Print the data again, exactly.

———

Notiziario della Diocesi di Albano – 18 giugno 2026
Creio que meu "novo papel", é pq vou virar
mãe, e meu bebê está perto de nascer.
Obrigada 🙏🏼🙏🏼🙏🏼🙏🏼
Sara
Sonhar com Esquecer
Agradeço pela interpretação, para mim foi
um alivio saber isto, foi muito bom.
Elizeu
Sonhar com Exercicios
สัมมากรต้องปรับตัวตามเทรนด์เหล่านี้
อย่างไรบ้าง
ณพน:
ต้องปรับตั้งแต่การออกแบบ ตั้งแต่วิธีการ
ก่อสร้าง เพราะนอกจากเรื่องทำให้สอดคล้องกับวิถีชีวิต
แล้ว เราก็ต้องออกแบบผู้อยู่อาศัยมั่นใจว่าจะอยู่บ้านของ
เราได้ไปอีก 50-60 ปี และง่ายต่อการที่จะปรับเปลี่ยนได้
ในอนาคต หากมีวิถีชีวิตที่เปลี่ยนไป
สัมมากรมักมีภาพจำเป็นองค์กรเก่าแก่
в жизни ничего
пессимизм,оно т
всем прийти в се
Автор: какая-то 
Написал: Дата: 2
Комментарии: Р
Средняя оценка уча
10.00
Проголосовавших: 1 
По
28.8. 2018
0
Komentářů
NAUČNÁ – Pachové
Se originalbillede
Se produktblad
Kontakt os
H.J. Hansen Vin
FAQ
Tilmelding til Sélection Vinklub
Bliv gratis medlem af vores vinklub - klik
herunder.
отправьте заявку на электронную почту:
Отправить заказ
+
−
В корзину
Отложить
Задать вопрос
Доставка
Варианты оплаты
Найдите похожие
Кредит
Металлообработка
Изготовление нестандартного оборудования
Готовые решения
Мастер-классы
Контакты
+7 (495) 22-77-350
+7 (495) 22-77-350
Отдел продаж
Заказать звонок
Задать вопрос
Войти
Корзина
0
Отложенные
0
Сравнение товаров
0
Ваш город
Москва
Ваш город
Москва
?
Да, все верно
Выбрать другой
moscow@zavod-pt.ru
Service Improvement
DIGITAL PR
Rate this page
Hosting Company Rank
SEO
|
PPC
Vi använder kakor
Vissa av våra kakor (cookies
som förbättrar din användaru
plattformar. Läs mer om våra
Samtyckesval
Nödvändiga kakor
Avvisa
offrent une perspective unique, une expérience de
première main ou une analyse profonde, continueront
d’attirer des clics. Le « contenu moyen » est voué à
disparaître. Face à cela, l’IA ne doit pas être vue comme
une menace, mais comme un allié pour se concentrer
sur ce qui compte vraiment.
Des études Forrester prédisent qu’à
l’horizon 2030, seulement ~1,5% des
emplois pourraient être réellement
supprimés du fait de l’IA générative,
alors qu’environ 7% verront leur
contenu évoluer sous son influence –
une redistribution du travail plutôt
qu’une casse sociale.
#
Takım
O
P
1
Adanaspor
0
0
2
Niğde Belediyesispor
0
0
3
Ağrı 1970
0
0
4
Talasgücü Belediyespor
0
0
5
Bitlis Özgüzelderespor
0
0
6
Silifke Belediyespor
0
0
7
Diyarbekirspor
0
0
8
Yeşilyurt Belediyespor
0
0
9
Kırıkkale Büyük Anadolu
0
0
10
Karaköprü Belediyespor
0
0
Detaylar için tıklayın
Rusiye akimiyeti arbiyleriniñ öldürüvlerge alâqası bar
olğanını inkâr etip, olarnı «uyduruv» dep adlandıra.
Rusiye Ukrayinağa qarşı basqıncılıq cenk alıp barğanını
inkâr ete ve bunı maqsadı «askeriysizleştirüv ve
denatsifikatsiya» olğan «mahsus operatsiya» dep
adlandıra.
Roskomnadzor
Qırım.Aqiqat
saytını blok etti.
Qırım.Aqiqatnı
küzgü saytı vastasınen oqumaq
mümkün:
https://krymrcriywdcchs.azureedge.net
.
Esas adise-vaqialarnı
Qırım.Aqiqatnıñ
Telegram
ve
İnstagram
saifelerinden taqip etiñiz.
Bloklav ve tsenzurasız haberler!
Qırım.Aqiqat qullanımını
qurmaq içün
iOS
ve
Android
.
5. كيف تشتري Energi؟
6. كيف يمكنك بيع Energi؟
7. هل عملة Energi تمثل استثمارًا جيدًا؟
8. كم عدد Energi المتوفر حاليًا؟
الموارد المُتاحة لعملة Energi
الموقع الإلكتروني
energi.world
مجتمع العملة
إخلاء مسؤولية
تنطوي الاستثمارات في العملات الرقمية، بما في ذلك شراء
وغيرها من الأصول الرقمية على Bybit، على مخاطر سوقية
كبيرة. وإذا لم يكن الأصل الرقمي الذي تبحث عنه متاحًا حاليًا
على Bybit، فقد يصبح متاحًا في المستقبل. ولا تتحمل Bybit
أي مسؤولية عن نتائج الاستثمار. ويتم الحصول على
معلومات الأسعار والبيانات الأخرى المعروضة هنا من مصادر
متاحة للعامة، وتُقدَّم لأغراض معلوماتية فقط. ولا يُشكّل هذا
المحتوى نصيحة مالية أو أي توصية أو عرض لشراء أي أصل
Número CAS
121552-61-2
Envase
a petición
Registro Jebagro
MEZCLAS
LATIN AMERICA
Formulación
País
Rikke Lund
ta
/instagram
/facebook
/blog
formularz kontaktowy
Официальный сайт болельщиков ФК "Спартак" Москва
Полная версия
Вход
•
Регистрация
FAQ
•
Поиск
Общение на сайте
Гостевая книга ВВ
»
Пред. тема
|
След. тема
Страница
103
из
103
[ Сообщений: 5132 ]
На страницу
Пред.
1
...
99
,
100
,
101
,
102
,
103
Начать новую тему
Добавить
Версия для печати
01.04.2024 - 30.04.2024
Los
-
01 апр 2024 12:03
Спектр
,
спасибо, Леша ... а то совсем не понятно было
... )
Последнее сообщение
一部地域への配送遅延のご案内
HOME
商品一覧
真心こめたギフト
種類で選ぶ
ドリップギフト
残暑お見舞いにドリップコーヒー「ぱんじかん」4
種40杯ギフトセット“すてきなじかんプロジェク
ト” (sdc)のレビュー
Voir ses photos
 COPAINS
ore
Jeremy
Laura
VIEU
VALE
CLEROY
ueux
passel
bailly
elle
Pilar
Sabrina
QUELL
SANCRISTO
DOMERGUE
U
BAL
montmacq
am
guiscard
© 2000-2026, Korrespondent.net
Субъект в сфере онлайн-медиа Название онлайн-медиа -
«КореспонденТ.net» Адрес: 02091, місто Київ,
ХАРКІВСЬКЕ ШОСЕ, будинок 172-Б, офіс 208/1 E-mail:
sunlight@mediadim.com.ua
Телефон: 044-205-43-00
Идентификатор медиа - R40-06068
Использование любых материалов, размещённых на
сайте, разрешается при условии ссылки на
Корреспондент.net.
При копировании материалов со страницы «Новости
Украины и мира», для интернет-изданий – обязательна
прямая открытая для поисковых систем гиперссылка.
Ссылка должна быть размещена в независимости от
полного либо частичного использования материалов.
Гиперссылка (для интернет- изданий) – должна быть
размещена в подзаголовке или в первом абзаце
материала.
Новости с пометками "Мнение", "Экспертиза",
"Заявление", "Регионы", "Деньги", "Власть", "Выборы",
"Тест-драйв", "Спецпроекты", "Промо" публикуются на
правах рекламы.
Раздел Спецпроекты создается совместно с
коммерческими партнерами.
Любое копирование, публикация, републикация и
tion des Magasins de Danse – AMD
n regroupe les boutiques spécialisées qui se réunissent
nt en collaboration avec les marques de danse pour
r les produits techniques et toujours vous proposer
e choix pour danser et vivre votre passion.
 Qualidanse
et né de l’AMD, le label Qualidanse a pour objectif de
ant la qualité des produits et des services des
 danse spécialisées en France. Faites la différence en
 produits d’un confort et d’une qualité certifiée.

———

▶ _Task solution_:
Notiziario della Diocesi di Albano – 18 giugno 2026
Creio que meu "novo papel", é pq vou virar
mãe, e meu bebê está perto de nascer.
Obrigada 🙏🏼🙏🏼🙏🏼🙏🏼
Sara
Sonhar com Esquecer
Agradeço pela interpretação, para mim foi
um alivio saber isto, foi muito bom.
Elizeu
Sonhar com Exercicios
สัมมากรต้องปรับตัวตามเทรนด์เหล่านี้
อย่างไรบ้าง
ณพน:
ต้องปรับตั้งแต่การออกแบบ ตั้งแต่วิธีการ
ก่อสร้าง เพราะนอกจากเรื่องทำให้สอดคล้องกับวิถีชีวิต
แล้ว เราก็ต้องออกแบบผู้อยู่อาศัยมั่นใจว่าจะอยู่บ้านของ
เราได้ไปอีก 50-60 ปี และง่ายต่อการที่จะปรับเปลี่ยนได้
ในอนาคต หากมีวิถีชีวิตที่เปลี่ยนไป
สัมมากรมักมีภาพจำเป็นองค์กรเก่าแก่
в жизни ничего
пессимизм,оно т
всем прийти в се
Автор: какая-то 
Написал: Дата: 2
Комментарии: Р
Средняя оценка уча
10.00
Проголосовавших: 1 
По
28.8. 2018
0
Komentářů
NAUČNÁ – Pachové
Se originalbillede
Se produktblad
Kontakt os
H.J. Hansen Vin
FAQ
Tilmelding til Sélection Vinklub
Bliv gratis medlem af vores vinklub - klik
herunder.
отправьте заявку на электронную почту:
Отправить заказ
+
−
В корзину
Отложить
Задать вопрос
Доставка
Варианты оплаты
Найдите похожие
Кредит
Металлообработка
Изготовление нестандартного оборудования
Готовые решения
Мастер-классы
Контакты
+7 (495) 22-77-350
+7 (495) 22-77-350
Отдел продаж
Заказать звонок
Задать вопрос
Войти
Корзина
0
Отложенные
0
Сравнение товаров
0
Ваш город
Москва
Ваш город
Москва
?
Да, все верно
Выбрать другой
moscow@zavod-pt.ru
Service Improvement
DIGITAL PR
Rate this page
Hosting Company Rank
SEO
|
PPC
Vi använder kakor
Vissa av våra kakor (cookies
som förbättrar din användaru
plattformar. Läs mer om våra
Samtyckesval
Nödvändiga kakor
Avvisa
offrent une perspective unique, une expérience de
première main ou une analyse profonde, continueront
d’attirer des clics. Le « contenu moyen » est voué à
disparaître. Face à cela, l’IA ne doit pas être vue comme
une menace, mais comme un allié pour se concentrer
sur ce qui compte vraiment.
Des études Forrester prédisent qu’à
l’horizon 2030, seulement ~1,5% des
emplois pourraient être réellement
supprimés du fait de l’IA générative,
alors qu’environ 7% verront leur
contenu évoluer sous son influence –
une redistribution du travail plutôt
qu’une casse sociale.
#
Takım
O
P
1
Adanaspor
0
0
2
Niğde Belediyesispor
0
0
3
Ağrı 1970
0
0
4
Talasgücü Belediyespor
0
0
5
Bitlis Özgüzelderespor
0
0
6
Silifke Belediyespor
0
0
7
Diyarbekirspor
0
0
8
Yeşilyurt Belediyespor
0
0
9
Kırıkkale Büyük Anadolu
0
0
10
Karaköprü Belediyespor
0
0
Detaylar için tıklayın
Rusiye akimiyeti arbiyleriniñ öldürüvlerge alâqası bar
olğanını inkâr etip, olarnı «uyduruv» dep adlandıra.
Rusiye Ukrayinağa qarşı basqıncılıq cenk alıp barğanını
inkâr ete ve bunı maqsadı «askeriysizleştirüv ve
denatsifikatsiya» olğan «mahsus operatsiya» dep
adlandıra.
Roskomnadzor
Qırım.Aqiqat
saytını blok etti.
Qırım.Aqiqatnı
küzgü saytı vastasınen oqumaq
mümkün:
https://krymrcriywdcchs.azureedge.net
.
Esas adise-vaqialarnı
Qırım.Aqiqatnıñ
Telegram
ve
İnstagram
saifelerinden taqip etiñiz.
Bloklav ve tsenzurasız haberler!
Qırım.Aqiqat qullanımını
qurmaq içün
iOS
ve
Android
.
5. كيف تشتري Energi؟
6. كيف يمكنك بيع Energi؟
7. هل عملة Energi تمثل استثمارًا جيدًا؟
8. كم عدد Energi المتوفر حاليًا؟
الموارد المُتاحة لعملة Energi
الموقع الإلكتروني
energi.world
مجتمع العملة
إخلاء مسؤولية
تنطوي الاستثمارات في العملات الرقمية، بما في ذلك شراء
وغيرها من الأصول الرقمية على Bybit، على مخاطر سوقية
كبيرة. وإذا لم يكن الأصل الرقمي الذي تبحث عنه متاحًا حاليًا
على Bybit، فقد يصبح متاحًا في المستقبل. ولا تتحمل Bybit
أي مسؤولية عن نتائج الاستثمار. ويتم الحصول على
معلومات الأسعار والبيانات الأخرى المعروضة هنا من مصادر
متاحة للعامة، وتُقدَّم لأغراض معلوماتية فقط. ولا يُشكّل هذا
المحتوى نصيحة مالية أو أي توصية أو عرض لشراء أي أصل
Número CAS
121552-61-2
Envase
a petición
Registro Jebagro
MEZCLAS
LATIN AMERICA
Formulación
País
Rikke Lund
ta
/instagram
/facebook
/blog
formularz kontaktowy
Официальный сайт болельщиков ФК "Спартак" Москва
Полная версия
Вход
•
Регистрация
FAQ
•
Поиск
Общение на сайте
Гостевая книга ВВ
»
Пред. тема
|
След. тема
Страница
103
из
103
[ Сообщений: 5132 ]
На страницу
Пред.
1
...
99
,
100
,
101
,
102
,
103
Начать новую тему
Добавить
Версия для печати
01.04.2024 - 30.04.2024
Los
-
01 апр 2024 12:03
Спектр
,
спасибо, Леша ... а то совсем не понятно было
... )
Последнее сообщение
一部地域への配送遅延のご案内
HOME
商品一覧
真心こめたギフト
種類で選ぶ
ドリップギフト
残暑お見舞いにドリップコーヒー「ぱんじかん」4
種40杯ギフトセット“すてきなじかんプロジェク
ト” (sdc)のレビュー
Voir ses photos
 COPAINS
ore
Jeremy
Laura
VIEU
VALE
CLEROY
ueux
passel
bailly
elle
Pilar
Sabrina
QUELL
SANCRISTO
DOMERGUE
U
BAL
montmacq
am
guiscard
© 2000-2026, Korrespondent.net
Субъект в сфере онлайн-медиа Название онлайн-медиа -
«КореспонденТ.net» Адрес: 02091, місто Київ,
ХАРКІВСЬКЕ ШОСЕ, будинок 172-Б, офіс 208/1 E-mail:
sunlight@mediadim.com.ua
Телефон: 044-205-43-00
Идентификатор медиа - R40-06068
Использование любых материалов, размещённых на
сайте, разрешается при условии ссылки на
Корреспондент.net.
При копировании материалов со страницы «Новости
Украины и мира», для интернет-изданий – обязательна
прямая открытая для поисковых систем гиперссылка.
Ссылка должна быть размещена в независимости от
полного либо частичного использования материалов.
Гиперссылка (для интернет- изданий) – должна быть
размещена в подзаголовке или в первом абзаце
материала.
Новости с пометками "Мнение", "Экспертиза",
"Заявление", "Регионы", "Деньги", "Власть", "Выборы",
"Тест-драйв", "Спецпроекты", "Промо" публикуются на
правах рекламы.
Раздел Спецпроекты создается совместно с
коммерческими партнерами.
Любое копирование, публикация, републикация и
tion des Magasins de Danse – AMD
n regroupe les boutiques spécialisées qui se réunissent
nt en collaboration avec les marques de danse pour
r les produits techniques et toujours vous proposer
e choix pour danser et vivre votre passion.
 Qualidanse
et né de l’AMD, le label Qualidanse a pour objectif de
ant la qualité des produits et des services des
 danse spécialisées en France. Faites la différence en
 produits d’un confort et d’une qualité certifiée.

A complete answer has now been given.